Task description:
Print, in exact form, the lines below from the one containing "Comercio y Rondeau y las calles en las que se" through the one containing "Detlef zum Winkel", and omit all others.

---- Records for this task

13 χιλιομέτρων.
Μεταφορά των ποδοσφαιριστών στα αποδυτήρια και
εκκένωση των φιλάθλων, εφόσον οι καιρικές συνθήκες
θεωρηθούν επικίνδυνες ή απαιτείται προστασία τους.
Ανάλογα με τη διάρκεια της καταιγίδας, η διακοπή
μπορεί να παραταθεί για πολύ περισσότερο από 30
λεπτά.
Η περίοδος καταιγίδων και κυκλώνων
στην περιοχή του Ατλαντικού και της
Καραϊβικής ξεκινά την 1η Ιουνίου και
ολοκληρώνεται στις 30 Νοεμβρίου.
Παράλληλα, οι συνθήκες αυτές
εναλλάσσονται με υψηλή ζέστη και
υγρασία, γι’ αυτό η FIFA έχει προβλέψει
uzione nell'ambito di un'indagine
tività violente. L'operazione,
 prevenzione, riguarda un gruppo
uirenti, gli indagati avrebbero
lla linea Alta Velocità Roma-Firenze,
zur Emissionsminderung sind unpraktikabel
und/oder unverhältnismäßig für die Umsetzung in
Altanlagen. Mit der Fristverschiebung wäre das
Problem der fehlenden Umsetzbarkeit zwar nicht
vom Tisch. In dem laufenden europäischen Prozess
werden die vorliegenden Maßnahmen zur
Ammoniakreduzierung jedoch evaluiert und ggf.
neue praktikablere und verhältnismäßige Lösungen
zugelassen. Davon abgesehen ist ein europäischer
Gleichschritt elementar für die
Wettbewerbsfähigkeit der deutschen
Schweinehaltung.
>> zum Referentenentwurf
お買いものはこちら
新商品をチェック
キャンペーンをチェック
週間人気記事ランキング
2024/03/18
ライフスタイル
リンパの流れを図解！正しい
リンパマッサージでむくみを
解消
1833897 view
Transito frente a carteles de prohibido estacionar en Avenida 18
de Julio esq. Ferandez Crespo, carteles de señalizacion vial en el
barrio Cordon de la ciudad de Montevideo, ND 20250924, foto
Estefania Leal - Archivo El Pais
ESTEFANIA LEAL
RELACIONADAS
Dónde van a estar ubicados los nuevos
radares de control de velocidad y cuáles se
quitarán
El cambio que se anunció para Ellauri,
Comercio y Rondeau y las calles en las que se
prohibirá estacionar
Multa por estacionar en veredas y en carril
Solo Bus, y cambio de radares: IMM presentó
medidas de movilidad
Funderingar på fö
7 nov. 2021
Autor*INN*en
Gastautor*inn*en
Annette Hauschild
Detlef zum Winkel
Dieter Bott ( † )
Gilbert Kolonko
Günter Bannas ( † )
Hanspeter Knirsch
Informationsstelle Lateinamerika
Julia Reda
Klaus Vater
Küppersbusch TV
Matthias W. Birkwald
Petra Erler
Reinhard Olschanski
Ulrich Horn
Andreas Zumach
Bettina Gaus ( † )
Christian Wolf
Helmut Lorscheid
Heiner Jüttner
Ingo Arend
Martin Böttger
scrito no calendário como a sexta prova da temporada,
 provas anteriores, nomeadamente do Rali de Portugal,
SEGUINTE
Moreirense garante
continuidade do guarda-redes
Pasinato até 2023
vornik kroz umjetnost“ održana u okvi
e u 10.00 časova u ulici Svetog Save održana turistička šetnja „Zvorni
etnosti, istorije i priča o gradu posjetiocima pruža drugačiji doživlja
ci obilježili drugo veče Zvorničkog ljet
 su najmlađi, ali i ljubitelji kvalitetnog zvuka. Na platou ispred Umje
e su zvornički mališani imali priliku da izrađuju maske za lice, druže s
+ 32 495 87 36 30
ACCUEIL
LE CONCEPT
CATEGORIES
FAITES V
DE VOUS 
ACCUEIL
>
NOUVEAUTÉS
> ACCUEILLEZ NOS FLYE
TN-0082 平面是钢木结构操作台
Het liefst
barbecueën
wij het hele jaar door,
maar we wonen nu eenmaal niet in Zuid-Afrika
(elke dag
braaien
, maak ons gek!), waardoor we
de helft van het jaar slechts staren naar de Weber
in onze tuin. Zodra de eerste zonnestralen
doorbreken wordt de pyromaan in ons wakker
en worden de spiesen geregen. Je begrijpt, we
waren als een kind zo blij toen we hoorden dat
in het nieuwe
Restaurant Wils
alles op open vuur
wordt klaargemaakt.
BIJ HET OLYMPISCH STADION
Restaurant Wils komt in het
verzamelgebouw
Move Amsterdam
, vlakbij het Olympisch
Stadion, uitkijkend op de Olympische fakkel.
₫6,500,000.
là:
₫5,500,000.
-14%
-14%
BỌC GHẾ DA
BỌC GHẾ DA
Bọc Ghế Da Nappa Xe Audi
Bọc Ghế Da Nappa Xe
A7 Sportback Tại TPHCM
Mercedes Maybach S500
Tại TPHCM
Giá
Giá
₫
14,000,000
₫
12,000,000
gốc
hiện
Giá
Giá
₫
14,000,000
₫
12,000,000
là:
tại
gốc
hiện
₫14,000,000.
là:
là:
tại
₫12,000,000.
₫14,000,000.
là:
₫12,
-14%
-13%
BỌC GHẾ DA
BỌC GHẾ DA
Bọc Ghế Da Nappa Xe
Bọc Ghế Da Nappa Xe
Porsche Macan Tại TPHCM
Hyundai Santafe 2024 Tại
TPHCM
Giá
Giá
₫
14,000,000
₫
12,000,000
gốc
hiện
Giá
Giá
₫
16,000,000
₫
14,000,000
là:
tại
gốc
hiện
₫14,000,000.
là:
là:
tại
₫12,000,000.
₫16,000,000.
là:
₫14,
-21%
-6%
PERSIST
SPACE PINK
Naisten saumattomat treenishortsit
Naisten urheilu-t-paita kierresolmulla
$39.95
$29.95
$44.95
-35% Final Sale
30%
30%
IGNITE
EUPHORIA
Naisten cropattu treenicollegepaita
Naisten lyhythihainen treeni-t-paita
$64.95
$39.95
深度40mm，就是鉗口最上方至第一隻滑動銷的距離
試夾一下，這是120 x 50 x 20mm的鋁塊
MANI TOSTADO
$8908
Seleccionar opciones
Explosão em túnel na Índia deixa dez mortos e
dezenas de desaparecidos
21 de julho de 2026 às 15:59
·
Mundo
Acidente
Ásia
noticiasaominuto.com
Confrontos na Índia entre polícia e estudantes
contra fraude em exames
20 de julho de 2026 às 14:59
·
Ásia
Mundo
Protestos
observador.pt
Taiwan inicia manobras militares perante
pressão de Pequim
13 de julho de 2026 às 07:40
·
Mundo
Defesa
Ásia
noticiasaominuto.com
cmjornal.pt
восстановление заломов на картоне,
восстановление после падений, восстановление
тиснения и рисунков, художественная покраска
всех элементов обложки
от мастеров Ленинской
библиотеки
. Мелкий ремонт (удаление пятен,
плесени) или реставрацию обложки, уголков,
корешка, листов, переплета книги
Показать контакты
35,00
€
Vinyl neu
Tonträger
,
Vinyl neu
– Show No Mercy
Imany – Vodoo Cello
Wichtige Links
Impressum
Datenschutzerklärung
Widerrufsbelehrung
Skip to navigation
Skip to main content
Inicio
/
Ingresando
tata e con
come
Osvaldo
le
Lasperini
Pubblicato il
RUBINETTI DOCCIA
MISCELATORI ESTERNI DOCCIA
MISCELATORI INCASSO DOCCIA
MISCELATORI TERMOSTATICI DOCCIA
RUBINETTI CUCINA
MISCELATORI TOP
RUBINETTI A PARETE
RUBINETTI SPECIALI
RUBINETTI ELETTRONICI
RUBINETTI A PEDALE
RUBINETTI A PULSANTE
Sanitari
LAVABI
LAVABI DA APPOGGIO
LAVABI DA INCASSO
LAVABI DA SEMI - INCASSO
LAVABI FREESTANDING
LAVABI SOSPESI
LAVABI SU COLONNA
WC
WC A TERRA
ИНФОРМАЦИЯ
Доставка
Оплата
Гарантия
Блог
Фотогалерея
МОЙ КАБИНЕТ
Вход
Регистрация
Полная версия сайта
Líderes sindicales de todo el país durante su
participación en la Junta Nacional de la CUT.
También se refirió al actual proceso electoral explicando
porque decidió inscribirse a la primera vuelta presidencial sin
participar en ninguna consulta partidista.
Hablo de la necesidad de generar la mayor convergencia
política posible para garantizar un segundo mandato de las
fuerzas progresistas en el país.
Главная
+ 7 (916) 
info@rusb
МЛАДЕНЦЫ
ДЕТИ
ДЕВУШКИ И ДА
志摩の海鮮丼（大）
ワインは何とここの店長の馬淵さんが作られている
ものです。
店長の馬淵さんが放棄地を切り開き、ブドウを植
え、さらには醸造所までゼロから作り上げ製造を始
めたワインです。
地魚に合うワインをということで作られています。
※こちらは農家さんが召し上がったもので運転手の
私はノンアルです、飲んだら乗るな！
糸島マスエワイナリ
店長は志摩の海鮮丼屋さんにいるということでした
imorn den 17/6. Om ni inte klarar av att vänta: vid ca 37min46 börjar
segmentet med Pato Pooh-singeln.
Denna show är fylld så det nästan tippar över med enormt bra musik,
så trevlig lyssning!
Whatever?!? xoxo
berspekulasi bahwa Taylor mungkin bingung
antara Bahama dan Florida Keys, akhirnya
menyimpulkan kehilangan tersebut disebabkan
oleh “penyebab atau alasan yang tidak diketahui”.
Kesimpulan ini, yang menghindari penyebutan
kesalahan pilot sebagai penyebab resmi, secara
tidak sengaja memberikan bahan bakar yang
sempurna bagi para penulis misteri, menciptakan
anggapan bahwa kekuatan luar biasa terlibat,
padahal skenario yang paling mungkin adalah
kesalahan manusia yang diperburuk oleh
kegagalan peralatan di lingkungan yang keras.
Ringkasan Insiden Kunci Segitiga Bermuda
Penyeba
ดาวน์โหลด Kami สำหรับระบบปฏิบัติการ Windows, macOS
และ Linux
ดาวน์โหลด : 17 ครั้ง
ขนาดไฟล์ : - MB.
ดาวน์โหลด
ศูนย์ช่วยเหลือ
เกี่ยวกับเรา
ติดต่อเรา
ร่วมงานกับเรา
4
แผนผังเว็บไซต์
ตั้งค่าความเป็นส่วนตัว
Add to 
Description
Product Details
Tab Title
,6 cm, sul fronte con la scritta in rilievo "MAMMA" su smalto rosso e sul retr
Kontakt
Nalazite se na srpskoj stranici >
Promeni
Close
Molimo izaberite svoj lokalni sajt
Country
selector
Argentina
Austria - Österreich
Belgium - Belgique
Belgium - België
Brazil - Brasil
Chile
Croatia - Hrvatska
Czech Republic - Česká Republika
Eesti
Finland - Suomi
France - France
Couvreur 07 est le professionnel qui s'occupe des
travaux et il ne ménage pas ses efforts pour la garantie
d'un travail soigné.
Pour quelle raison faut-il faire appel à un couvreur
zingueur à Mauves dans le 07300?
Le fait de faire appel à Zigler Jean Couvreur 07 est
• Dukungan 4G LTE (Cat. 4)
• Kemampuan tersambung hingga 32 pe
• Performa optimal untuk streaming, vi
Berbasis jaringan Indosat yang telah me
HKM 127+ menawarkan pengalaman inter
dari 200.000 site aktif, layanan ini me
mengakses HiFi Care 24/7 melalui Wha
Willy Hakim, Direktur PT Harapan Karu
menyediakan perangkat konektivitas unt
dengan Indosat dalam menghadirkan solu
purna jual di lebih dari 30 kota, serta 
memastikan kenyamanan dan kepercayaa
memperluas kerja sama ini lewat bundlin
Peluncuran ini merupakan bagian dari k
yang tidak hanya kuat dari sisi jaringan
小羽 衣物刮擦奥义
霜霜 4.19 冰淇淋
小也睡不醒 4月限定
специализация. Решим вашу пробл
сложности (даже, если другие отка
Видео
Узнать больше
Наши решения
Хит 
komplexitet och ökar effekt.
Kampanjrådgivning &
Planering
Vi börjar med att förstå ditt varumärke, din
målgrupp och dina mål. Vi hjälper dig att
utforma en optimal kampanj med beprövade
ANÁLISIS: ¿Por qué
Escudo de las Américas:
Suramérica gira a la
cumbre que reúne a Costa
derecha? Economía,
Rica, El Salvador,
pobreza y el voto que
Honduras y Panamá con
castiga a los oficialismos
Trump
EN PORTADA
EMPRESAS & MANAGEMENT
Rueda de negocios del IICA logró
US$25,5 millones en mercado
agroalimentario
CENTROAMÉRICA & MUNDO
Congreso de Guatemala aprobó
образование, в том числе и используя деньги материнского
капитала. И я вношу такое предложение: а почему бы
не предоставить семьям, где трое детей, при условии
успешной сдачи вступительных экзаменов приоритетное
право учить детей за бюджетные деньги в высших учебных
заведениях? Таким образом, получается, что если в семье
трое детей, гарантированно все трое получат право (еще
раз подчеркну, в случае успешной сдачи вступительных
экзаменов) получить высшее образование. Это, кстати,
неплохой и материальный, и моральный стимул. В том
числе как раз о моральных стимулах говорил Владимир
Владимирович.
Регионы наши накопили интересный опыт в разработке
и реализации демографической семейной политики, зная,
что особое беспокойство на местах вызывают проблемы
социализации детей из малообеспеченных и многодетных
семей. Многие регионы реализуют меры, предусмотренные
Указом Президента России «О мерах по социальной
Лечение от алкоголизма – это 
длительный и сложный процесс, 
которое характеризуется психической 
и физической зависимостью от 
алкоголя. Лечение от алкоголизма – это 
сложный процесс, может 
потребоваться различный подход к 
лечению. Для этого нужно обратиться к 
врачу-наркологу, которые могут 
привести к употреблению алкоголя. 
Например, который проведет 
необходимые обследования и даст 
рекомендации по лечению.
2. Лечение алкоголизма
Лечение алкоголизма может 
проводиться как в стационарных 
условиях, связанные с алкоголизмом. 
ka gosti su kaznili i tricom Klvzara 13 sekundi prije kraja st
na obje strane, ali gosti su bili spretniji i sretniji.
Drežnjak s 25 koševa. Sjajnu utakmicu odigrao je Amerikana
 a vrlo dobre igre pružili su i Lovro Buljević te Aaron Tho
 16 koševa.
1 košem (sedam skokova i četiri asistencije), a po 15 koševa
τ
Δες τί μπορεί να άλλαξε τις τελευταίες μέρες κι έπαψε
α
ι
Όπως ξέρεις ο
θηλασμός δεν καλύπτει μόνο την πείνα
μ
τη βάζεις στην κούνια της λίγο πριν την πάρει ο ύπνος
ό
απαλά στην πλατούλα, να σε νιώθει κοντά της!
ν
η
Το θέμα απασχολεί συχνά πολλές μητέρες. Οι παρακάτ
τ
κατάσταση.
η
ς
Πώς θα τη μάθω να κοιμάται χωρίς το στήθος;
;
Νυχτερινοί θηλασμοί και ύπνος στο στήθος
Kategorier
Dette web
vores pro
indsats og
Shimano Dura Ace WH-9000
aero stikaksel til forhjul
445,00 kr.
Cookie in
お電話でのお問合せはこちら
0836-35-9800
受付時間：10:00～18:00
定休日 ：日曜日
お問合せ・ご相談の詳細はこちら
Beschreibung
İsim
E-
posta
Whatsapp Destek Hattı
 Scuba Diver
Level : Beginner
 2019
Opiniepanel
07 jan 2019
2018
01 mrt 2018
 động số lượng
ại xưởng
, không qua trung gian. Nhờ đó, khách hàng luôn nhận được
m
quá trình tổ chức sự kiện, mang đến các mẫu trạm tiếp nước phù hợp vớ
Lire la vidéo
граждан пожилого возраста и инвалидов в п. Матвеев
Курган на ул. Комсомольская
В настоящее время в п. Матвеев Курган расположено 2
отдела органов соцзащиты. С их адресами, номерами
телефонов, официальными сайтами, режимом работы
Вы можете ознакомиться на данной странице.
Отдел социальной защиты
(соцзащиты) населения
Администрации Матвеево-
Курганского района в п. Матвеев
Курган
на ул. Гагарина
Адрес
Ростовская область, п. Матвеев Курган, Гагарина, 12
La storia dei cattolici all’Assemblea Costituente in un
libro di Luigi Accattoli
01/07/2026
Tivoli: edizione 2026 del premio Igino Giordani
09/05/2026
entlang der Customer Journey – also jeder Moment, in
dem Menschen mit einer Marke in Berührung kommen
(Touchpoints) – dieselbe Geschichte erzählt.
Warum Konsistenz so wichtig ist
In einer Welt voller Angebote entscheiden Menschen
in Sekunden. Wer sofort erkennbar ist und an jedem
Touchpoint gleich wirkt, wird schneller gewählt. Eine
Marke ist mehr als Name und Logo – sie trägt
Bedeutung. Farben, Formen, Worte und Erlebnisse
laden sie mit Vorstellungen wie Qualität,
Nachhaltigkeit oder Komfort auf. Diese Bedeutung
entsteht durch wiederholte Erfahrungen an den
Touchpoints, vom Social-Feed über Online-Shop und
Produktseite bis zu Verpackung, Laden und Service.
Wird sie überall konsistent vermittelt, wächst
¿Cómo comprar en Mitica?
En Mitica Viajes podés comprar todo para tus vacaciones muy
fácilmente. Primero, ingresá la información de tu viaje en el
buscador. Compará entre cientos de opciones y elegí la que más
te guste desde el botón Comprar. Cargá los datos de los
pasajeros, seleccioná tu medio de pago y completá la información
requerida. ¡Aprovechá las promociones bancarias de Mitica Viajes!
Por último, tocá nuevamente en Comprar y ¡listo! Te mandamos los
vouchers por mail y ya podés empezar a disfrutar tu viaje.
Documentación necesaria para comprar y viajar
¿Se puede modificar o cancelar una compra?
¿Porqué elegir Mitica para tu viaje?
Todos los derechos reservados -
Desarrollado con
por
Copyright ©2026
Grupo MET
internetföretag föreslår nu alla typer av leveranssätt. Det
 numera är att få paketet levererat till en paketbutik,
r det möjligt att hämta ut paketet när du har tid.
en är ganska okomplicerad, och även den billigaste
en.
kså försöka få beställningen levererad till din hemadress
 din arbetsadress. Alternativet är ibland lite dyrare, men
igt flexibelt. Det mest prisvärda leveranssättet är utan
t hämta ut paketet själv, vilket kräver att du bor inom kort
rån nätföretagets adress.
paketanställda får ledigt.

--------

Answer space:
Comercio y Rondeau y las calles en las que se
prohibirá estacionar
Multa por estacionar en veredas y en carril
Solo Bus, y cambio de radares: IMM presentó
medidas de movilidad
Funderingar på fö
7 nov. 2021
Autor*INN*en
Gastautor*inn*en
Annette Hauschild
Detlef zum Winkel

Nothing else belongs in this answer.